*TASK INSTRUCTIONS*. Repeat the records exactly, with one exception: no images.

=== INPUT DATA ===

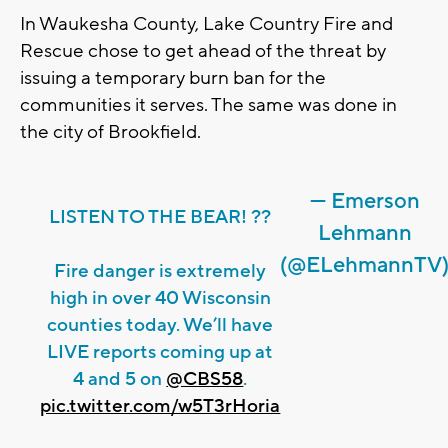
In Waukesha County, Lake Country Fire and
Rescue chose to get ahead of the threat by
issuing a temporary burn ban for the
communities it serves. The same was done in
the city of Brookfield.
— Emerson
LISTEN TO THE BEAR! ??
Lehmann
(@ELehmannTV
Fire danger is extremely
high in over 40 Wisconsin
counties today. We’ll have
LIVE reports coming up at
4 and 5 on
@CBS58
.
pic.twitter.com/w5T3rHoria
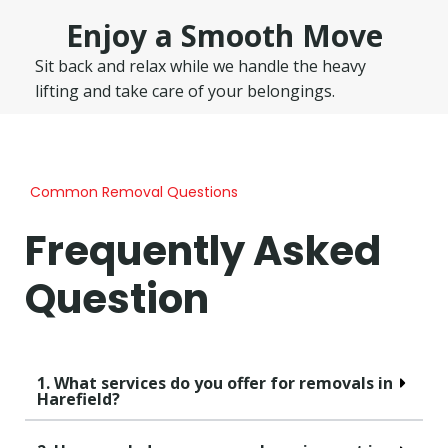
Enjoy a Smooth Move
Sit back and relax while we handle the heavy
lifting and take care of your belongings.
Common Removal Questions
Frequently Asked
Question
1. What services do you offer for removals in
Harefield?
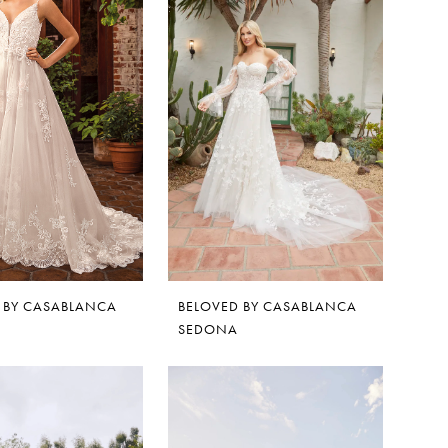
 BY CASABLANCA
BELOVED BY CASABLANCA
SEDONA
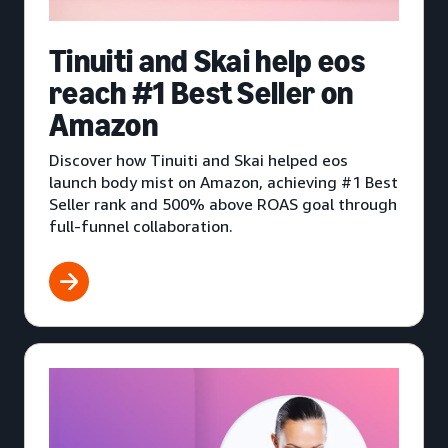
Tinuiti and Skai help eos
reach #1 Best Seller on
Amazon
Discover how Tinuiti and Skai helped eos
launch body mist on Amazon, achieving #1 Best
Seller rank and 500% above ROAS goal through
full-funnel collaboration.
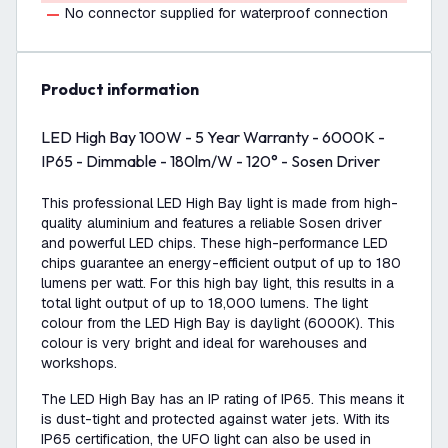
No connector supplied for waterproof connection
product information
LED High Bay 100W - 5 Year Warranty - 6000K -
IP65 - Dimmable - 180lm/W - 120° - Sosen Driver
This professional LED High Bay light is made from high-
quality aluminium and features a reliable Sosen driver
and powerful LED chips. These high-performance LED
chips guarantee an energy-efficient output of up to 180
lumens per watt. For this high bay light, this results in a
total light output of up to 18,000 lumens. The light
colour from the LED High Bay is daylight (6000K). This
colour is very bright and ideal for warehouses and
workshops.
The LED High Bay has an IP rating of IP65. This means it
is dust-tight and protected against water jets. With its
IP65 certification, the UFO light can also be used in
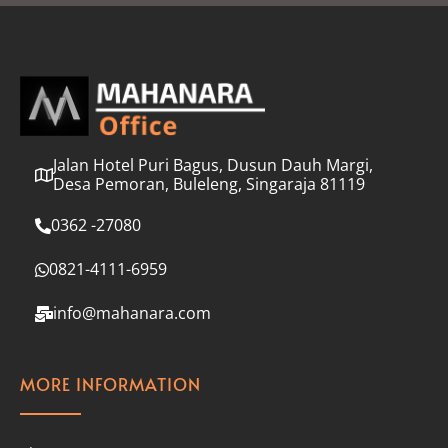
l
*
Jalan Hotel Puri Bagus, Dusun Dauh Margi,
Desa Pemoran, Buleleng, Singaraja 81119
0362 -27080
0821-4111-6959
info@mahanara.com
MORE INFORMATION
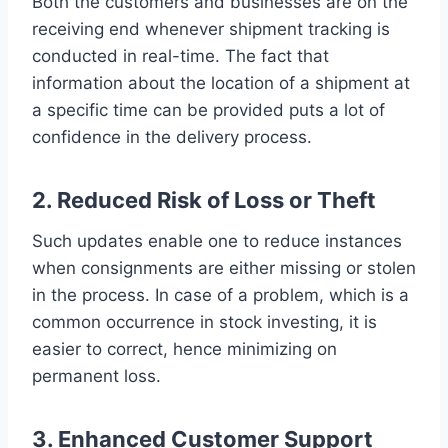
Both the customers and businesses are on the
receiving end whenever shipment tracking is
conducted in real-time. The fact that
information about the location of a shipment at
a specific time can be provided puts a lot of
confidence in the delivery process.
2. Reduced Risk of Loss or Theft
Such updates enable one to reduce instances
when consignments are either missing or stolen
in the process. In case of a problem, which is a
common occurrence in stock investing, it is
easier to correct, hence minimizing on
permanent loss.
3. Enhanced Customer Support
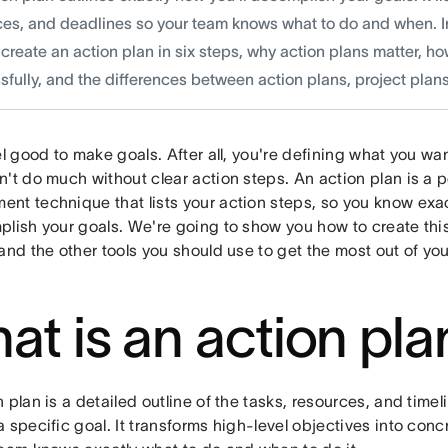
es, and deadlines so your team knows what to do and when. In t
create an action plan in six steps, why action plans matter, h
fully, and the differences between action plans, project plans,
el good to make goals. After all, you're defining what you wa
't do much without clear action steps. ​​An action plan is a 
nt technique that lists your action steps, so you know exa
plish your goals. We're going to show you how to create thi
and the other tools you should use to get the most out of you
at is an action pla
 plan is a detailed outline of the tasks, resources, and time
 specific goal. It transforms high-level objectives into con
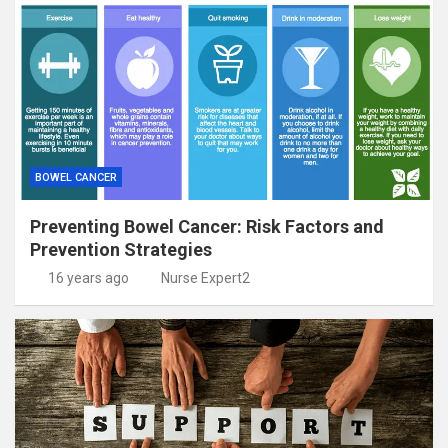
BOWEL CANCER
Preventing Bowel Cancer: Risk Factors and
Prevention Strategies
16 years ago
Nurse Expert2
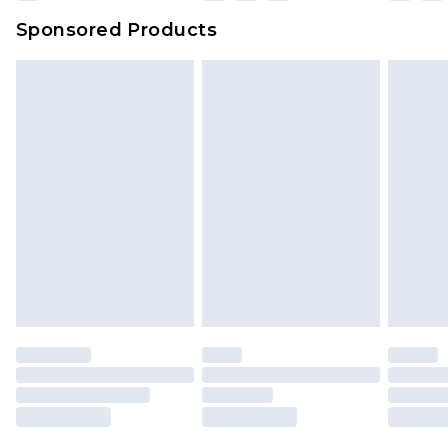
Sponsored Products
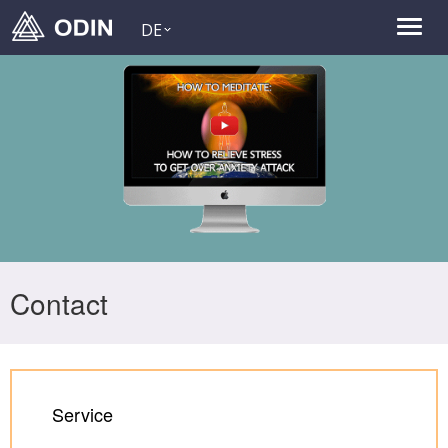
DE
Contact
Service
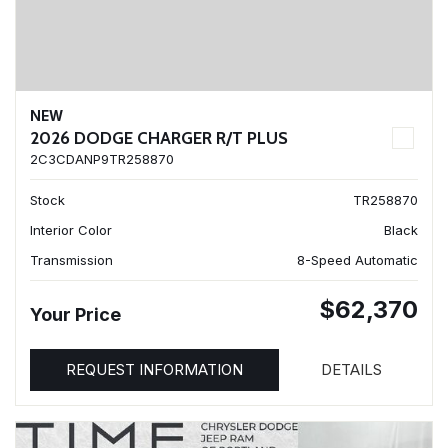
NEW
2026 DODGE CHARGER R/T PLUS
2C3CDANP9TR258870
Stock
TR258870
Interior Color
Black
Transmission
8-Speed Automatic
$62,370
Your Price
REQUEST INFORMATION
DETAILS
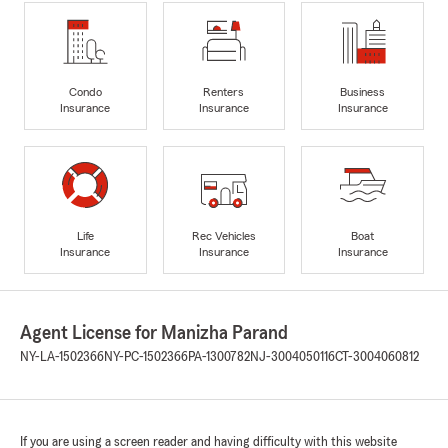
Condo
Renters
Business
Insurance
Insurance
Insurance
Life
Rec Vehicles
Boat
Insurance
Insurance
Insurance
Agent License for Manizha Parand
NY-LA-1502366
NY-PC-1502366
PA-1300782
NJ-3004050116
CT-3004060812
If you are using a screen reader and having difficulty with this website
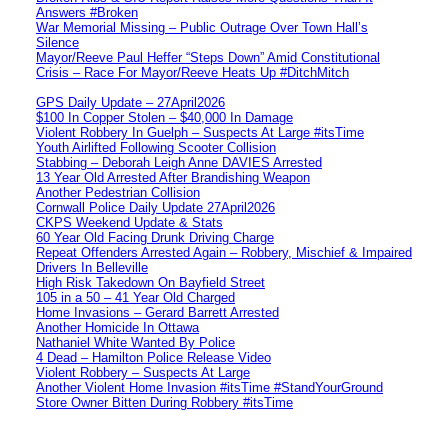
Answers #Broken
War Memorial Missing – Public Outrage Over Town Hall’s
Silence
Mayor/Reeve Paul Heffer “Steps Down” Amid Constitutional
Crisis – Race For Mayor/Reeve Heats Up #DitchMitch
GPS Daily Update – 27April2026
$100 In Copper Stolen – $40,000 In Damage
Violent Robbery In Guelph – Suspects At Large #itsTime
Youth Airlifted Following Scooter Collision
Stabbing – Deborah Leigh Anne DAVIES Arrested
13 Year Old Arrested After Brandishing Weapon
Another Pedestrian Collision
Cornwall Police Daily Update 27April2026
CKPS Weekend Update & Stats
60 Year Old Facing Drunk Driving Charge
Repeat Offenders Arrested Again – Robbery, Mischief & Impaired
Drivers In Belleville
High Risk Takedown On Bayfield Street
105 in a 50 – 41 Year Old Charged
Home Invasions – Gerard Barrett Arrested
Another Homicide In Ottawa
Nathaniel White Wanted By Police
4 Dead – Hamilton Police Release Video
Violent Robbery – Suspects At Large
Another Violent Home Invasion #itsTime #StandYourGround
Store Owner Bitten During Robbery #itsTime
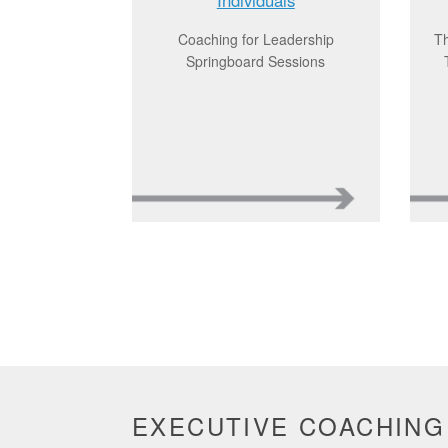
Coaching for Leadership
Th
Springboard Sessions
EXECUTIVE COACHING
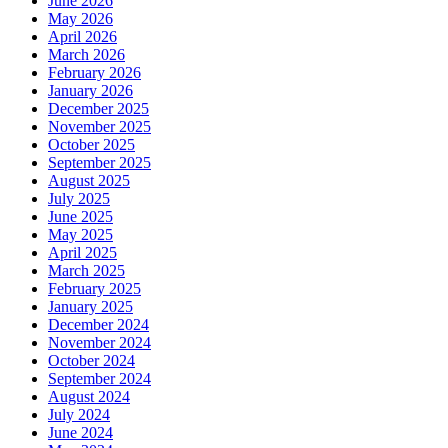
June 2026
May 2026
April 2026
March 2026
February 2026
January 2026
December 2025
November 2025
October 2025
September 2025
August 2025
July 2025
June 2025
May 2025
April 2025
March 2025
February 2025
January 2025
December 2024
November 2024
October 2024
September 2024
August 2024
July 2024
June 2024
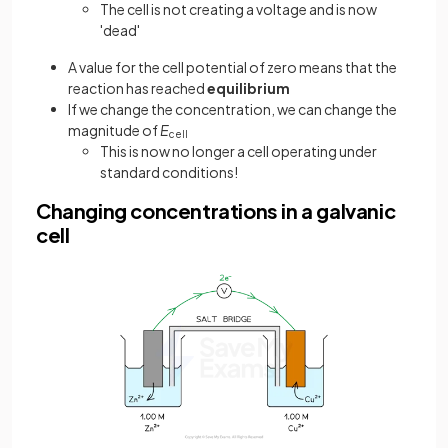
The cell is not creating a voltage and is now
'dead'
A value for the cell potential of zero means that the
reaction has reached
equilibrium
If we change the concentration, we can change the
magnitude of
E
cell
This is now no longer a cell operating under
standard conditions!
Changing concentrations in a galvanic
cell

===

*OUTPUT FOR THIS TASK*.
In Waukesha County, Lake Country Fire and
Rescue chose to get ahead of the threat by
issuing a temporary burn ban for the
communities it serves. The same was done in
the city of Brookfield.
— Emerson
LISTEN TO THE BEAR! ??
Lehmann
(@ELehmannTV
Fire danger is extremely
high in over 40 Wisconsin
counties today. We’ll have
LIVE reports coming up at
4 and 5 on
@CBS58
.
pic.twitter.com/w5T3rHoria
Enjoy a Smooth Move
Sit back and relax while we handle the heavy
lifting and take care of your belongings.
Common Removal Questions
Frequently Asked
Question
1. What services do you offer for removals in
Harefield?
 BY CASABLANCA
BELOVED BY CASABLANCA
SEDONA
Tinuiti and Skai help eos
reach #1 Best Seller on
Amazon
Discover how Tinuiti and Skai helped eos
launch body mist on Amazon, achieving #1 Best
Seller rank and 500% above ROAS goal through
full-funnel collaboration.
No connector supplied for waterproof connection
product information
LED High Bay 100W - 5 Year Warranty - 6000K -
IP65 - Dimmable - 180lm/W - 120° - Sosen Driver
This professional LED High Bay light is made from high-
quality aluminium and features a reliable Sosen driver
and powerful LED chips. These high-performance LED
chips guarantee an energy-efficient output of up to 180
lumens per watt. For this high bay light, this results in a
total light output of up to 18,000 lumens. The light
colour from the LED High Bay is daylight (6000K). This
colour is very bright and ideal for warehouses and
workshops.
The LED High Bay has an IP rating of IP65. This means it
is dust-tight and protected against water jets. With its
IP65 certification, the UFO light can also be used in
l
*
Jalan Hotel Puri Bagus, Dusun Dauh Margi,
Desa Pemoran, Buleleng, Singaraja 81119
0362 -27080
0821-4111-6959
info@mahanara.com
MORE INFORMATION
Both the customers and businesses are on the
receiving end whenever shipment tracking is
conducted in real-time. The fact that
information about the location of a shipment at
a specific time can be provided puts a lot of
confidence in the delivery process.
2. Reduced Risk of Loss or Theft
Such updates enable one to reduce instances
when consignments are either missing or stolen
in the process. In case of a problem, which is a
common occurrence in stock investing, it is
easier to correct, hence minimizing on
permanent loss.
3. Enhanced Customer Support
es, and deadlines so your team knows what to do and when. In t
create an action plan in six steps, why action plans matter, h
fully, and the differences between action plans, project plans,
el good to make goals. After all, you're defining what you wa
't do much without clear action steps. ​​An action plan is a 
nt technique that lists your action steps, so you know exa
plish your goals. We're going to show you how to create thi
and the other tools you should use to get the most out of you
at is an action pla
 plan is a detailed outline of the tasks, resources, and time
 specific goal. It transforms high-level objectives into con
BOWEL CANCER
Preventing Bowel Cancer: Risk Factors and
Prevention Strategies
16 years ago
Nurse Expert2
Sponsored Products
DE
Contact
Service
NEW
2026 DODGE CHARGER R/T PLUS
2C3CDANP9TR258870
Stock
TR258870
Interior Color
Black
Transmission
8-Speed Automatic
$62,370
Your Price
REQUEST INFORMATION
DETAILS
Condo
Renters
Business
Insurance
Insurance
Insurance
Life
Rec Vehicles
Boat
Insurance
Insurance
Insurance
Agent License for Manizha Parand
NY-LA-1502366
NY-PC-1502366
PA-1300782
NJ-3004050116
CT-3004060812
If you are using a screen reader and having difficulty with this website
Answers #Broken
War Memorial Missing – Public Outrage Over Town Hall’s
Silence
Mayor/Reeve Paul Heffer “Steps Down” Amid Constitutional
Crisis – Race For Mayor/Reeve Heats Up #DitchMitch
GPS Daily Update – 27April2026
$100 In Copper Stolen – $40,000 In Damage
Violent Robbery In Guelph – Suspects At Large #itsTime
Youth Airlifted Following Scooter Collision
Stabbing – Deborah Leigh Anne DAVIES Arrested
13 Year Old Arrested After Brandishing Weapon
Another Pedestrian Collision
Cornwall Police Daily Update 27April2026
CKPS Weekend Update & Stats
60 Year Old Facing Drunk Driving Charge
Repeat Offenders Arrested Again – Robbery, Mischief & Impaired
Drivers In Belleville
High Risk Takedown On Bayfield Street
105 in a 50 – 41 Year Old Charged
Home Invasions – Gerard Barrett Arrested
Another Homicide In Ottawa
Nathaniel White Wanted By Police
4 Dead – Hamilton Police Release Video
Violent Robbery – Suspects At Large
Another Violent Home Invasion #itsTime #StandYourGround
Store Owner Bitten During Robbery #itsTime
Coaching for Leadership
Th
Springboard Sessions
EXECUTIVE COACHING
June 2026
May 2026
April 2026
March 2026
February 2026
January 2026
December 2025
November 2025
October 2025
September 2025
August 2025
July 2025
June 2025
May 2025
April 2025
March 2025
February 2025
January 2025
December 2024
November 2024
October 2024
September 2024
August 2024
July 2024
June 2024
The cell is not creating a voltage and is now
'dead'
A value for the cell potential of zero means that the
reaction has reached
equilibrium
If we change the concentration, we can change the
magnitude of
E
cell
This is now no longer a cell operating under
standard conditions!
Changing concentrations in a galvanic
cell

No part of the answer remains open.